BEGIN DATA RECORDS

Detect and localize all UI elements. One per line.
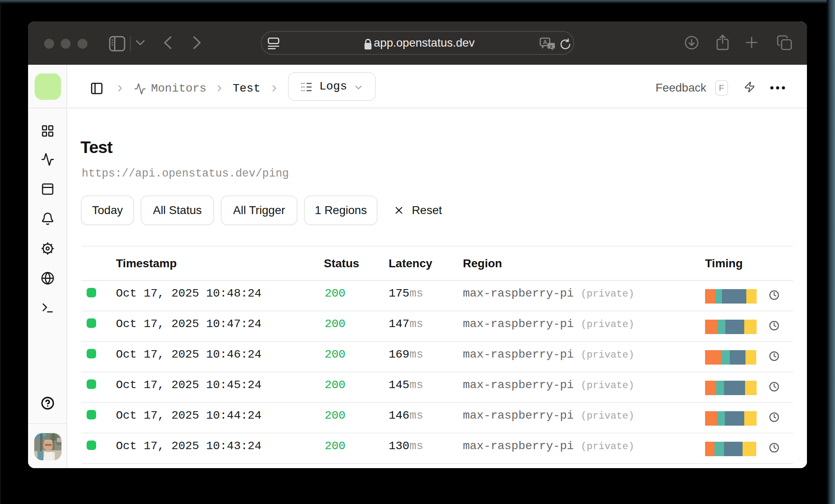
svg-text:x: x <box>550 44 553 49</box>
svg-text:A: A <box>543 39 547 45</box>
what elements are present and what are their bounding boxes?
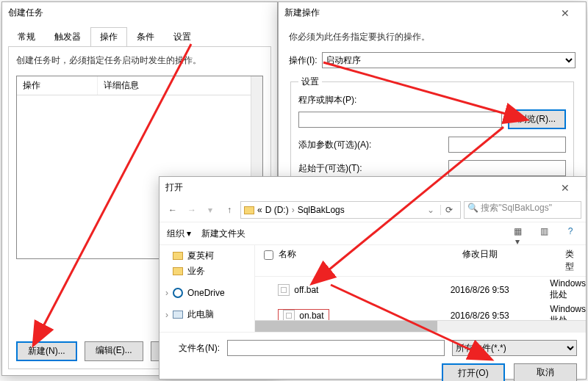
col-modified-header[interactable]: 修改日期 [456, 245, 559, 276]
onedrive-icon [173, 288, 183, 298]
nav-item-thispc[interactable]: ›此电脑 [159, 307, 254, 322]
address-dropdown-icon[interactable]: ⌄ [424, 205, 437, 215]
new-action-button[interactable]: 新建(N)... [16, 341, 77, 361]
new-action-title: 新建操作 [284, 7, 551, 19]
start-in-input[interactable] [448, 160, 566, 176]
search-placeholder: 搜索"SqlBakLogs" [481, 203, 552, 213]
cancel-button[interactable]: 取消 [514, 363, 577, 381]
file-filter-select[interactable]: 所有文件(*.*) [452, 340, 577, 356]
search-box[interactable]: 🔍 搜索"SqlBakLogs" [464, 201, 581, 219]
tab-triggers[interactable]: 触发器 [45, 27, 90, 46]
nav-item-onedrive[interactable]: ›OneDrive [159, 286, 254, 300]
tab-settings[interactable]: 设置 [164, 27, 201, 46]
open-dialog-toolbar: 组织 ▾ 新建文件夹 ▦ ▾ ▥ ? [159, 222, 586, 245]
nav-forward-icon[interactable]: → [183, 202, 199, 218]
action-type-row: 操作(I): 启动程序 [289, 52, 576, 68]
filename-label: 文件名(N): [168, 342, 220, 355]
open-button[interactable]: 打开(O) [442, 363, 505, 381]
open-file-dialog: 打开 ✕ ← → ▾ ↑ « D (D:) › SqlBakLogs ⌄ ⟳ 🔍… [159, 176, 587, 380]
folder-icon [173, 267, 183, 275]
breadcrumb-drive[interactable]: D (D:) [265, 205, 289, 215]
nav-item-folder2[interactable]: 业务 [159, 264, 254, 279]
nav-back-icon[interactable]: ← [164, 202, 180, 218]
start-in-label: 起始于(可选)(T): [298, 162, 442, 175]
pc-icon [173, 311, 183, 319]
open-dialog-body: 夏英柯 业务 ›OneDrive ›此电脑 名称 修改日期 类型 off.bat… [159, 245, 586, 332]
add-args-label: 添加参数(可选)(A): [298, 139, 442, 151]
col-name-header[interactable]: 名称 [273, 245, 456, 276]
col-type-header[interactable]: 类型 [559, 245, 586, 276]
add-args-row: 添加参数(可选)(A): [298, 137, 566, 153]
open-dialog-navbar: ← → ▾ ↑ « D (D:) › SqlBakLogs ⌄ ⟳ 🔍 搜索"S… [159, 198, 586, 222]
file-list-h-scrollbar[interactable] [255, 320, 586, 332]
open-dialog-close-icon[interactable]: ✕ [551, 182, 580, 194]
close-icon[interactable]: ✕ [551, 7, 580, 19]
filename-input[interactable] [227, 340, 445, 356]
chevron-right-icon: › [165, 310, 168, 320]
address-bar[interactable]: « D (D:) › SqlBakLogs ⌄ ⟳ [240, 201, 461, 219]
breadcrumb-folder[interactable]: SqlBakLogs [298, 205, 345, 215]
new-action-window: 新建操作 ✕ 你必须为此任务指定要执行的操作。 操作(I): 启动程序 设置 程… [278, 1, 587, 178]
file-row[interactable]: off.bat 2016/8/26 9:53 Windows 批处 [255, 277, 586, 302]
action-type-select[interactable]: 启动程序 [322, 52, 576, 68]
col-action-header[interactable]: 操作 [17, 76, 98, 95]
new-folder-button[interactable]: 新建文件夹 [201, 228, 245, 240]
bat-file-icon [278, 284, 290, 296]
folder-icon [244, 206, 254, 214]
new-action-titlebar: 新建操作 ✕ [279, 2, 586, 23]
preview-pane-icon[interactable]: ▥ [536, 225, 552, 242]
help-icon[interactable]: ? [562, 225, 578, 242]
nav-item-folder1[interactable]: 夏英柯 [159, 248, 254, 264]
nav-recent-icon[interactable]: ▾ [202, 202, 218, 218]
folder-icon [173, 252, 183, 260]
tab-conditions[interactable]: 条件 [127, 27, 164, 46]
program-label: 程序或脚本(P): [298, 94, 566, 106]
create-task-title: 创建任务 [8, 7, 271, 19]
open-dialog-buttons: 打开(O) 取消 [168, 363, 577, 381]
open-dialog-bottombar: 文件名(N): 所有文件(*.*) 打开(O) 取消 [159, 332, 586, 381]
edit-action-button[interactable]: 编辑(E)... [85, 341, 143, 361]
chevron-right-icon: › [292, 205, 295, 215]
search-icon: 🔍 [467, 203, 478, 213]
address-refresh-icon[interactable]: ⟳ [440, 205, 457, 215]
navigation-pane[interactable]: 夏英柯 业务 ›OneDrive ›此电脑 [159, 245, 255, 332]
checkbox-header[interactable] [255, 245, 273, 276]
action-settings-legend: 设置 [298, 76, 322, 88]
actions-listview-header: 操作 详细信息 [17, 76, 262, 95]
file-list-header: 名称 修改日期 类型 [255, 245, 586, 277]
chevron-right-icon: › [165, 288, 168, 298]
create-task-tabs: 常规 触发器 操作 条件 设置 [8, 27, 271, 47]
filename-row: 文件名(N): 所有文件(*.*) [168, 340, 577, 356]
browse-button[interactable]: 浏览(R)... [508, 109, 566, 129]
add-args-input[interactable] [448, 137, 566, 153]
breadcrumb-ll[interactable]: « [257, 205, 262, 215]
file-list-pane[interactable]: 名称 修改日期 类型 off.bat 2016/8/26 9:53 Window… [255, 245, 586, 332]
open-dialog-titlebar: 打开 ✕ [159, 177, 586, 198]
open-dialog-title: 打开 [165, 181, 551, 194]
create-task-titlebar: 创建任务 [2, 2, 277, 23]
tab-general[interactable]: 常规 [8, 27, 45, 46]
nav-up-icon[interactable]: ↑ [221, 202, 237, 218]
tab-actions[interactable]: 操作 [90, 27, 127, 46]
start-in-row: 起始于(可选)(T): [298, 160, 566, 176]
organize-menu[interactable]: 组织 ▾ [167, 228, 191, 240]
new-action-hint: 你必须为此任务指定要执行的操作。 [289, 31, 576, 43]
col-details-header[interactable]: 详细信息 [98, 76, 262, 95]
program-script-input[interactable] [298, 112, 502, 128]
actions-hint: 创建任务时，必须指定任务启动时发生的操作。 [16, 54, 263, 67]
view-options-icon[interactable]: ▦ ▾ [509, 225, 526, 242]
action-type-label: 操作(I): [289, 54, 318, 67]
program-row: 浏览(R)... [298, 109, 566, 129]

END DATA RECORDS

#### WHAT YOU NEED TO DO:
Give an exact copy of the material, leaving out every picture.

#### EXERCISE ANSWER:
Detect and localize all UI elements. One per line.
svg-text:x: x <box>550 44 553 49</box>
svg-text:A: A <box>543 39 547 45</box>
what elements are present and what are their bounding boxes?
col-modified-header[interactable]: 修改日期 [456, 245, 559, 276]
onedrive-icon [173, 288, 183, 298]
nav-item-thispc[interactable]: ›此电脑 [159, 307, 254, 322]
address-dropdown-icon[interactable]: ⌄ [424, 205, 437, 215]
new-action-button[interactable]: 新建(N)... [16, 341, 77, 361]
new-action-title: 新建操作 [284, 7, 551, 19]
start-in-input[interactable] [448, 160, 566, 176]
search-placeholder: 搜索"SqlBakLogs" [481, 203, 552, 213]
cancel-button[interactable]: 取消 [514, 363, 577, 381]
file-filter-select[interactable]: 所有文件(*.*) [452, 340, 577, 356]
search-box[interactable]: 🔍 搜索"SqlBakLogs" [464, 201, 581, 219]
tab-triggers[interactable]: 触发器 [45, 27, 90, 46]
nav-item-onedrive[interactable]: ›OneDrive [159, 286, 254, 300]
tab-settings[interactable]: 设置 [164, 27, 201, 46]
open-dialog-toolbar: 组织 ▾ 新建文件夹 ▦ ▾ ▥ ? [159, 222, 586, 245]
nav-forward-icon[interactable]: → [183, 202, 199, 218]
action-type-row: 操作(I): 启动程序 [289, 52, 576, 68]
filename-label: 文件名(N): [168, 342, 220, 355]
open-button[interactable]: 打开(O) [442, 363, 505, 381]
open-file-dialog: 打开 ✕ ← → ▾ ↑ « D (D:) › SqlBakLogs ⌄ ⟳ 🔍… [159, 176, 587, 380]
folder-icon [173, 267, 183, 275]
breadcrumb-drive[interactable]: D (D:) [265, 205, 289, 215]
nav-item-folder2[interactable]: 业务 [159, 264, 254, 279]
nav-back-icon[interactable]: ← [164, 202, 180, 218]
start-in-label: 起始于(可选)(T): [298, 162, 442, 175]
pc-icon [173, 311, 183, 319]
open-dialog-body: 夏英柯 业务 ›OneDrive ›此电脑 名称 修改日期 类型 off.bat… [159, 245, 586, 332]
add-args-label: 添加参数(可选)(A): [298, 139, 442, 151]
col-name-header[interactable]: 名称 [273, 245, 456, 276]
col-type-header[interactable]: 类型 [559, 245, 586, 276]
add-args-row: 添加参数(可选)(A): [298, 137, 566, 153]
open-dialog-navbar: ← → ▾ ↑ « D (D:) › SqlBakLogs ⌄ ⟳ 🔍 搜索"S… [159, 198, 586, 222]
file-list-h-scrollbar[interactable] [255, 320, 586, 332]
open-dialog-close-icon[interactable]: ✕ [551, 182, 580, 194]
close-icon[interactable]: ✕ [551, 7, 580, 19]
filename-input[interactable] [227, 340, 445, 356]
chevron-right-icon: › [165, 310, 168, 320]
address-bar[interactable]: « D (D:) › SqlBakLogs ⌄ ⟳ [240, 201, 461, 219]
breadcrumb-folder[interactable]: SqlBakLogs [298, 205, 345, 215]
new-action-window: 新建操作 ✕ 你必须为此任务指定要执行的操作。 操作(I): 启动程序 设置 程… [278, 1, 587, 178]
file-row[interactable]: off.bat 2016/8/26 9:53 Windows 批处 [255, 277, 586, 302]
action-type-select[interactable]: 启动程序 [322, 52, 576, 68]
col-action-header[interactable]: 操作 [17, 76, 98, 95]
new-folder-button[interactable]: 新建文件夹 [201, 228, 245, 240]
bat-file-icon [278, 284, 290, 296]
folder-icon [244, 206, 254, 214]
new-action-titlebar: 新建操作 ✕ [279, 2, 586, 23]
preview-pane-icon[interactable]: ▥ [536, 225, 552, 242]
help-icon[interactable]: ? [562, 225, 578, 242]
nav-item-folder1[interactable]: 夏英柯 [159, 248, 254, 264]
nav-recent-icon[interactable]: ▾ [202, 202, 218, 218]
folder-icon [173, 252, 183, 260]
tab-conditions[interactable]: 条件 [127, 27, 164, 46]
program-label: 程序或脚本(P): [298, 94, 566, 106]
create-task-title: 创建任务 [8, 7, 271, 19]
open-dialog-buttons: 打开(O) 取消 [168, 363, 577, 381]
open-dialog-bottombar: 文件名(N): 所有文件(*.*) 打开(O) 取消 [159, 332, 586, 381]
edit-action-button[interactable]: 编辑(E)... [85, 341, 143, 361]
chevron-right-icon: › [292, 205, 295, 215]
search-icon: 🔍 [467, 203, 478, 213]
address-refresh-icon[interactable]: ⟳ [440, 205, 457, 215]
navigation-pane[interactable]: 夏英柯 业务 ›OneDrive ›此电脑 [159, 245, 255, 332]
checkbox-header[interactable] [255, 245, 273, 276]
action-settings-legend: 设置 [298, 76, 322, 88]
actions-listview-header: 操作 详细信息 [17, 76, 262, 95]
file-list-header: 名称 修改日期 类型 [255, 245, 586, 277]
chevron-right-icon: › [165, 288, 168, 298]
create-task-tabs: 常规 触发器 操作 条件 设置 [8, 27, 271, 47]
filename-row: 文件名(N): 所有文件(*.*) [168, 340, 577, 356]
browse-button[interactable]: 浏览(R)... [508, 109, 566, 129]
add-args-input[interactable] [448, 137, 566, 153]
breadcrumb-ll[interactable]: « [257, 205, 262, 215]
file-list-pane[interactable]: 名称 修改日期 类型 off.bat 2016/8/26 9:53 Window… [255, 245, 586, 332]
open-dialog-titlebar: 打开 ✕ [159, 177, 586, 198]
open-dialog-title: 打开 [165, 181, 551, 194]
create-task-titlebar: 创建任务 [2, 2, 277, 23]
tab-general[interactable]: 常规 [8, 27, 45, 46]
nav-up-icon[interactable]: ↑ [221, 202, 237, 218]
tab-actions[interactable]: 操作 [90, 27, 127, 46]
start-in-row: 起始于(可选)(T): [298, 160, 566, 176]
organize-menu[interactable]: 组织 ▾ [167, 228, 191, 240]
new-action-hint: 你必须为此任务指定要执行的操作。 [289, 31, 576, 43]
col-details-header[interactable]: 详细信息 [98, 76, 262, 95]
program-script-input[interactable] [298, 112, 502, 128]
actions-hint: 创建任务时，必须指定任务启动时发生的操作。 [16, 54, 263, 67]
view-options-icon[interactable]: ▦ ▾ [509, 225, 526, 242]
action-type-label: 操作(I): [289, 54, 318, 67]
program-row: 浏览(R)... [298, 109, 566, 129]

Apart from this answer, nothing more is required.